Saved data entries
========================

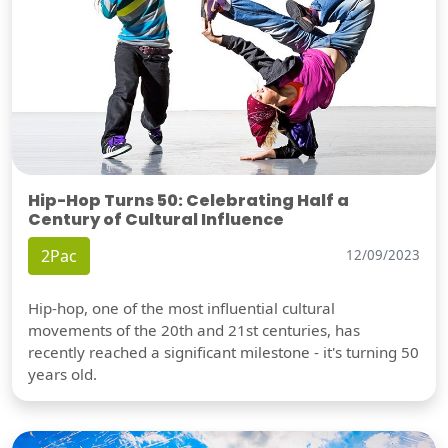
Hip-Hop Turns 50: Celebrating Half a
Century of Cultural Influence
2Pac
12/09/2023
Hip-hop, one of the most influential cultural
movements of the 20th and 21st centuries, has
recently reached a significant milestone - it's turning 50
years old.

========================

▶ _Directions for this task_:
Omit the images and transcribe all of the records above word for word.

▶ _Answer_:
Hip-Hop Turns 50: Celebrating Half a
Century of Cultural Influence
2Pac
12/09/2023
Hip-hop, one of the most influential cultural
movements of the 20th and 21st centuries, has
recently reached a significant milestone - it's turning 50
years old.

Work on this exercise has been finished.